(Saved data entries)
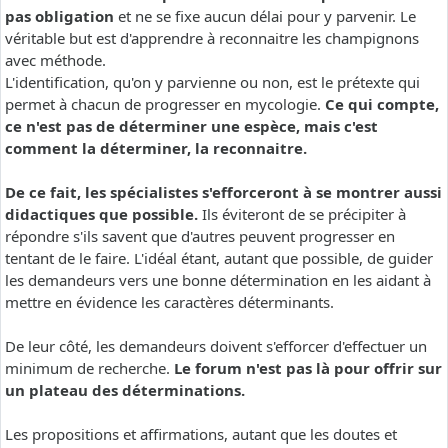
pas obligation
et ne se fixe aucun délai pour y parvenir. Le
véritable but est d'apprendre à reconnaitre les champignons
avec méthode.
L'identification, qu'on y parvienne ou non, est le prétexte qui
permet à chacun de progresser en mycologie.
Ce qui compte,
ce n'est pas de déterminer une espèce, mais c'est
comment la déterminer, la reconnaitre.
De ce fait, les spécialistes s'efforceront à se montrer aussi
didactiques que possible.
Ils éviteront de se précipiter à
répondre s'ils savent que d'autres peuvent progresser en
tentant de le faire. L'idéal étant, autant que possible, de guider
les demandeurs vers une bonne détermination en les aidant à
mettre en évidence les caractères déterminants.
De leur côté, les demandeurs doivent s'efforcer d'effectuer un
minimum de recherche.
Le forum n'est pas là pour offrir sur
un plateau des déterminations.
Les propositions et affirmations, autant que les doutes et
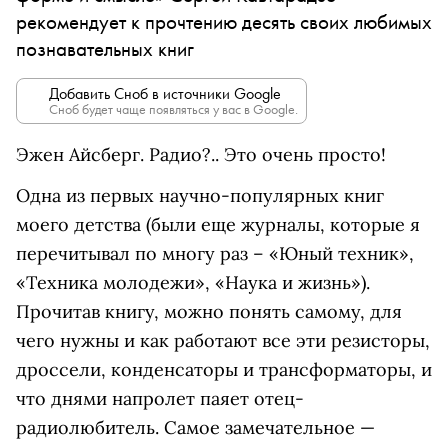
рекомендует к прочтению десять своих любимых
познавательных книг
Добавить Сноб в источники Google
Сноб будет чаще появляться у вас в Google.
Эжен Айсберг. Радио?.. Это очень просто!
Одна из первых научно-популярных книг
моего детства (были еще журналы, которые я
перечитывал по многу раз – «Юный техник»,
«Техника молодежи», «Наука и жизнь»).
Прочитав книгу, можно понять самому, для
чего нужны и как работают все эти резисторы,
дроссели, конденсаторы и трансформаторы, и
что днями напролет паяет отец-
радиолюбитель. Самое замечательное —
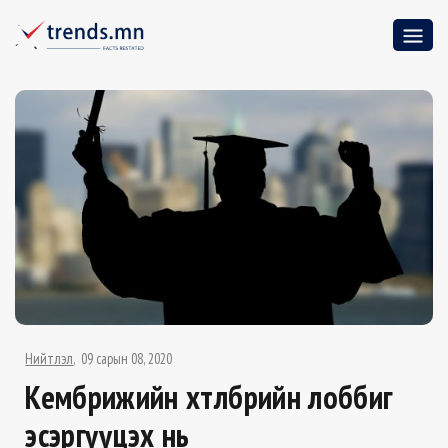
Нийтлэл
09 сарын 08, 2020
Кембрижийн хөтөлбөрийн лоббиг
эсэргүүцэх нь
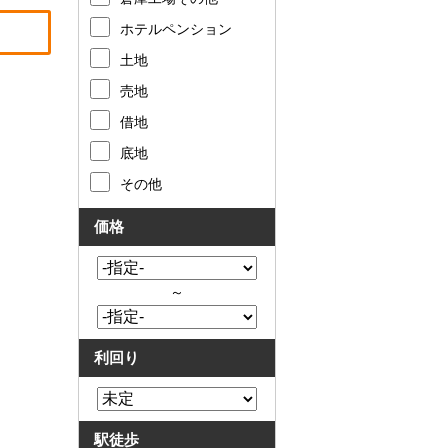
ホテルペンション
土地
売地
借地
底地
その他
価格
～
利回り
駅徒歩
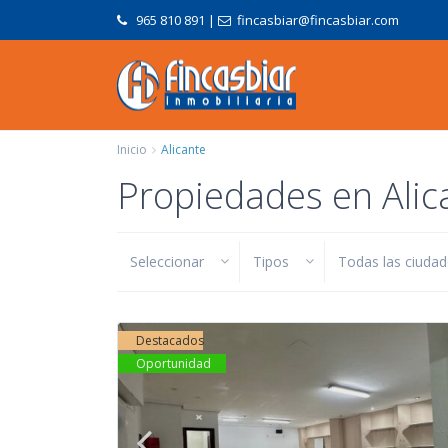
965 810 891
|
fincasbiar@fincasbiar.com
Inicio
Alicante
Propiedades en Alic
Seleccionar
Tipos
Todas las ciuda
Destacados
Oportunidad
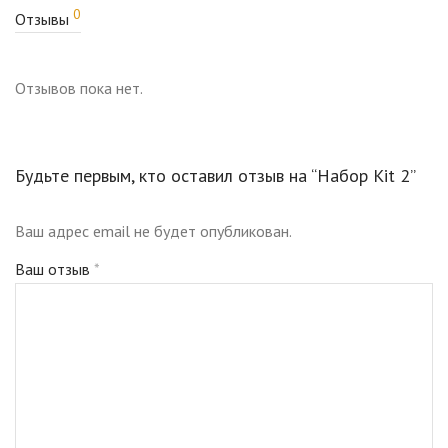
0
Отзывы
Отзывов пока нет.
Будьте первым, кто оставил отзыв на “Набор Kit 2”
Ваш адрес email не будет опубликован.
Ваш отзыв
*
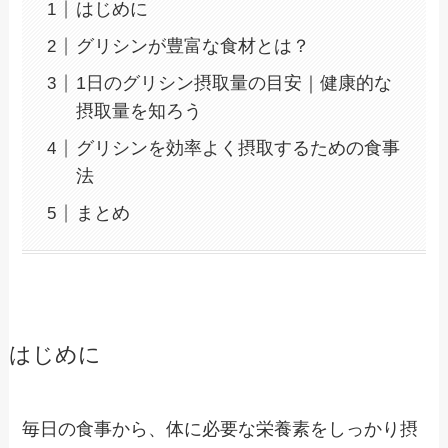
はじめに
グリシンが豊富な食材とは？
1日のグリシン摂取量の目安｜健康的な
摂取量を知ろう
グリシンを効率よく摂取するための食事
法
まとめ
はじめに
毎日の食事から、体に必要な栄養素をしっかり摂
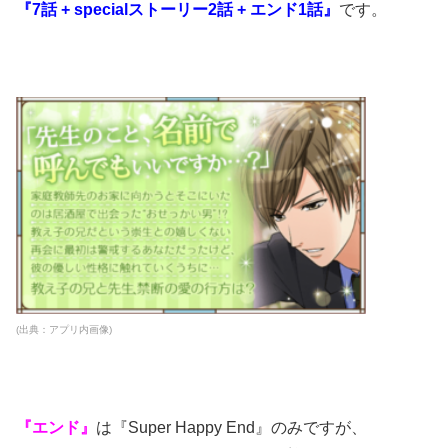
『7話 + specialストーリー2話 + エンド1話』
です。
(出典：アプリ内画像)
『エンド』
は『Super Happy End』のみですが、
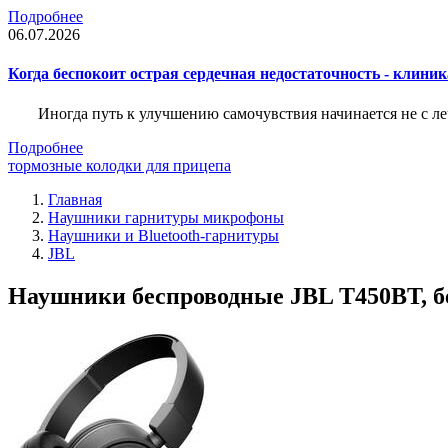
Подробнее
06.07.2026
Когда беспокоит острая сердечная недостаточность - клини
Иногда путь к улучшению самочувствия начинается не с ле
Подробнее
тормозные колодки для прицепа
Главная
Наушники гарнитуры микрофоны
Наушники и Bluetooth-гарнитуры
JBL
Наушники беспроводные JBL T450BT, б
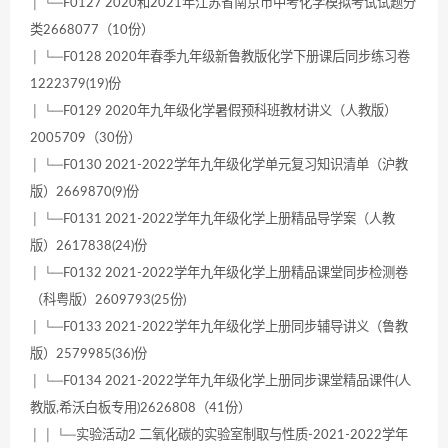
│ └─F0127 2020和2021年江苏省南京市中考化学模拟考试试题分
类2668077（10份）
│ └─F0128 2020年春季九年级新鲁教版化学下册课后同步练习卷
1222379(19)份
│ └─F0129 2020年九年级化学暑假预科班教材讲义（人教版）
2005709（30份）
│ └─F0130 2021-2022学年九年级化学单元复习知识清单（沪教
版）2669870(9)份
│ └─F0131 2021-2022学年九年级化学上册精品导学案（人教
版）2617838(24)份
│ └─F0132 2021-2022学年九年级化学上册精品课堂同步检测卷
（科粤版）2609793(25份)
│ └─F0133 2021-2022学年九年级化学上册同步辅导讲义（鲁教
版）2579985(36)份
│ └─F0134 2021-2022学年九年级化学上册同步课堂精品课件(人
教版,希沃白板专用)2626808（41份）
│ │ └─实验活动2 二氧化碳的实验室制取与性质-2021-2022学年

§ Task item:
Write out the records above exactly as they appear, leaving out any pictures.

§ Response area:
pas obligation
et ne se fixe aucun délai pour y parvenir. Le
véritable but est d'apprendre à reconnaitre les champignons
avec méthode.
L'identification, qu'on y parvienne ou non, est le prétexte qui
permet à chacun de progresser en mycologie.
Ce qui compte,
ce n'est pas de déterminer une espèce, mais c'est
comment la déterminer, la reconnaitre.
De ce fait, les spécialistes s'efforceront à se montrer aussi
didactiques que possible.
Ils éviteront de se précipiter à
répondre s'ils savent que d'autres peuvent progresser en
tentant de le faire. L'idéal étant, autant que possible, de guider
les demandeurs vers une bonne détermination en les aidant à
mettre en évidence les caractères déterminants.
De leur côté, les demandeurs doivent s'efforcer d'effectuer un
minimum de recherche.
Le forum n'est pas là pour offrir sur
un plateau des déterminations.
Les propositions et affirmations, autant que les doutes et
рекомендует к прочтению десять своих любимых
познавательных книг
Добавить Сноб в источники Google
Сноб будет чаще появляться у вас в Google.
Эжен Айсберг. Радио?.. Это очень просто!
Одна из первых научно-популярных книг
моего детства (были еще журналы, которые я
перечитывал по многу раз – «Юный техник»,
«Техника молодежи», «Наука и жизнь»).
Прочитав книгу, можно понять самому, для
чего нужны и как работают все эти резисторы,
дроссели, конденсаторы и трансформаторы, и
что днями напролет паяет отец-
радиолюбитель. Самое замечательное —
Нийтлэл
09 сарын 08, 2020
Кембрижийн хөтөлбөрийн лоббиг
эсэргүүцэх нь
ホテルペンション
土地
売地
借地
底地
その他
価格
～
利回り
駅徒歩
965 810 891
|
fincasbiar@fincasbiar.com
Inicio
Alicante
Propiedades en Alic
Seleccionar
Tipos
Todas las ciuda
Destacados
Oportunidad
0
Отзывы
Отзывов пока нет.
Будьте первым, кто оставил отзыв на “Набор Kit 2”
Ваш адрес email не будет опубликован.
Ваш отзыв
*
はじめに
グリシンが豊富な食材とは？
1日のグリシン摂取量の目安｜健康的な
摂取量を知ろう
グリシンを効率よく摂取するための食事
法
まとめ
はじめに
毎日の食事から、体に必要な栄養素をしっかり摂
『7話 + specialストーリー2話 + エンド1話』
です。
(出典：アプリ内画像)
『エンド』
は『Super Happy End』のみですが、
Подробнее
06.07.2026
Когда беспокоит острая сердечная недостаточность - клини
Иногда путь к улучшению самочувствия начинается не с ле
Подробнее
тормозные колодки для прицепа
Главная
Наушники гарнитуры микрофоны
Наушники и Bluetooth-гарнитуры
JBL
Наушники беспроводные JBL T450BT, б
│ └─F0127 2020和2021年江苏省南京市中考化学模拟考试试题分
类2668077（10份）
│ └─F0128 2020年春季九年级新鲁教版化学下册课后同步练习卷
1222379(19)份
│ └─F0129 2020年九年级化学暑假预科班教材讲义（人教版）
2005709（30份）
│ └─F0130 2021-2022学年九年级化学单元复习知识清单（沪教
版）2669870(9)份
│ └─F0131 2021-2022学年九年级化学上册精品导学案（人教
版）2617838(24)份
│ └─F0132 2021-2022学年九年级化学上册精品课堂同步检测卷
（科粤版）2609793(25份)
│ └─F0133 2021-2022学年九年级化学上册同步辅导讲义（鲁教
版）2579985(36)份
│ └─F0134 2021-2022学年九年级化学上册同步课堂精品课件(人
教版,希沃白板专用)2626808（41份）
│ │ └─实验活动2 二氧化碳的实验室制取与性质-2021-2022学年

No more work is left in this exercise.